= Rish Khor camp =

Camp in Afghanistan

Rish Khor camp is a military facility located near Kabul, the capital of Afghanistan.

==History==
After the 1978 Communist seizure of power, Rish Khor camp was the site of a revolt in October 1979:
A severe battle occurred at Rishkor, just a few kilometers southwest of the capital. The garrison revolted. Bhasin describes the battle from accounts by eyewitnesses: "There were several hundred casualties in hours of heavy fighting in the Rishkor Division. During the battle which lasted from 14 October to the afternoon of 15 October, the government brought in its tanks, mortars, modern Soviet Mi-24 assault helicopters and bombers."

The 444th Commando Regiment was also involved in the suppression of the mutiny.

When the Pakistan Inter-Services Intelligence began their planning to orchestrate Mujaheddin attacks on the Soviet Army, they had among their military targets Rishkoor garrison with "the headquarters of both the Afghan 7th Division and 37th Commando Brigade, plus the 88th Artillery Brigade."

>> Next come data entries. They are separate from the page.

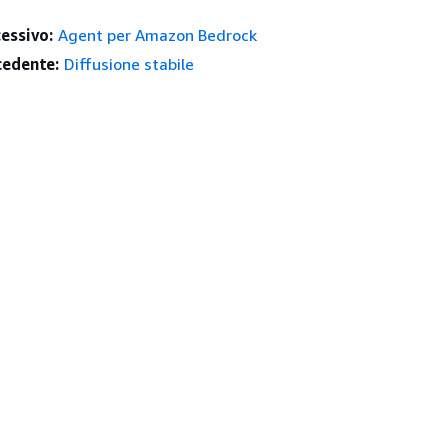
essivo:
Agent per Amazon Bedrock
edente:
Diffusione stabile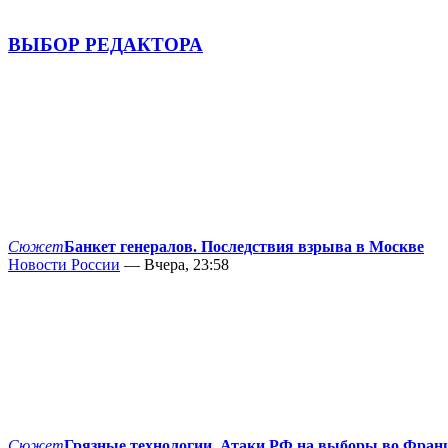
ВЫБОР РЕДАКТОРА
Сюжет
Банкет генералов. Последствия взрыва в Москве
Новости России
— Вчера, 23:58
Сюжет
Грязные технологии. Атаки РФ на выборы во Фран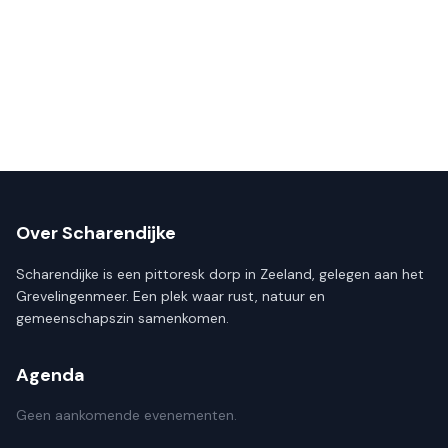
Over Scharendijke
Scharendijke is een pittoresk dorp in Zeeland, gelegen aan het
Grevelingenmeer. Een plek waar rust, natuur en
gemeenschapszin samenkomen.
Agenda
Geen aankomende evenementen.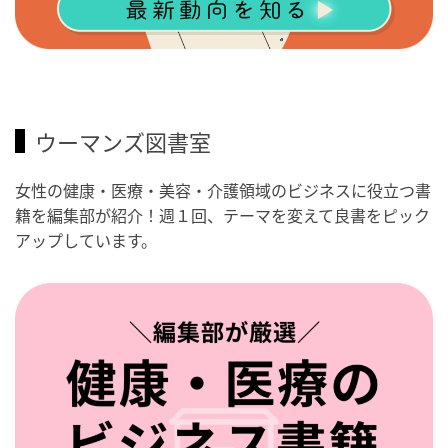
ウーマンズ図書室
女性の健康・医療・美容・介護領域のビジネスに役立つ書
籍を編集部が紹介！週１回、テーマを変えて良書をピック
アップしています。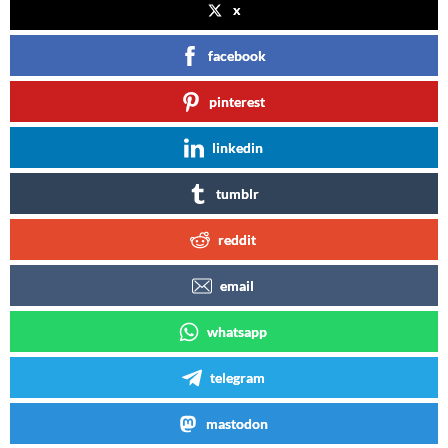
x
facebook
pinterest
linkedin
tumblr
reddit
email
whatsapp
telegram
mastodon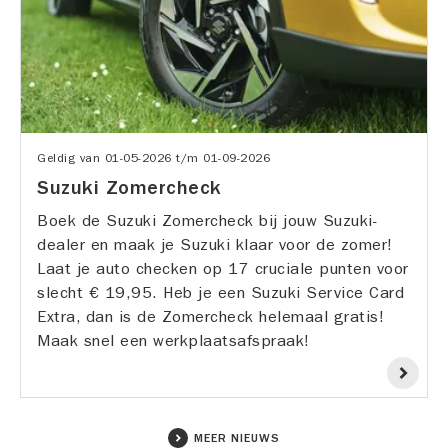
Geldig van
01-05-2026
t/m
01-09-2026
Suzuki Zomercheck
Boek de Suzuki Zomercheck bij jouw Suzuki-
dealer en maak je Suzuki klaar voor de zomer!
Laat je auto checken op 17 cruciale punten voor
slecht € 19,95. Heb je een Suzuki Service Card
Extra, dan is de Zomercheck helemaal gratis!
Maak snel een werkplaatsafspraak!
MEER NIEUWS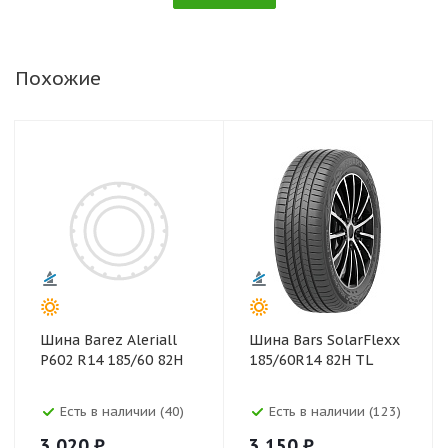
Похожие
Шина Barez Aleriall
Шина Bars SolarFlexx
P602 R14 185/60 82H
185/60R14 82H TL
Есть в наличии (40)
Есть в наличии (123)
3 020 ₽
3 150 ₽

By July 1981 the division headquarters of the 7th Infantry Division had been relocated from Rishkoor to Moqor.

During Soviet occupation it was a Soviet Airborne Troops base.

In 1994, troops of Gulbuddin Hekmatyar's Hizb-i Islami and Commander Zardad operated from this base.

In 1998, under Taliban rule, the place hosted an Al-Qaida training camp for militants from various groups including Harkat-ul-Mujahideen and was said to be Osama bin Laden's 'University of Terror'.

In 2000, BBC's Kate Clark visited the base and found it 'deserted'.

In late 2001, America dropped bombs on this camp for seven nights in a row and obliterated it. Later U.S. special forces raided it and found 'detailed information about chemical, biological and nuclear weapons'.

In 2007, Camp Morehead, a Commando Training Center was established here which serves as the principal site for training the Afghan National Army Commando Corps. The training center was named after a United States Army 5th Special Forces Group soldier, Master Sergeant Kevin Morehead, who was killed in Iraq in September 2003. The camp is reported to house the Rish Khor prison, a secret U.S. detention facility.

In October 2016, an attacker wearing a military uniform killed two people near the site.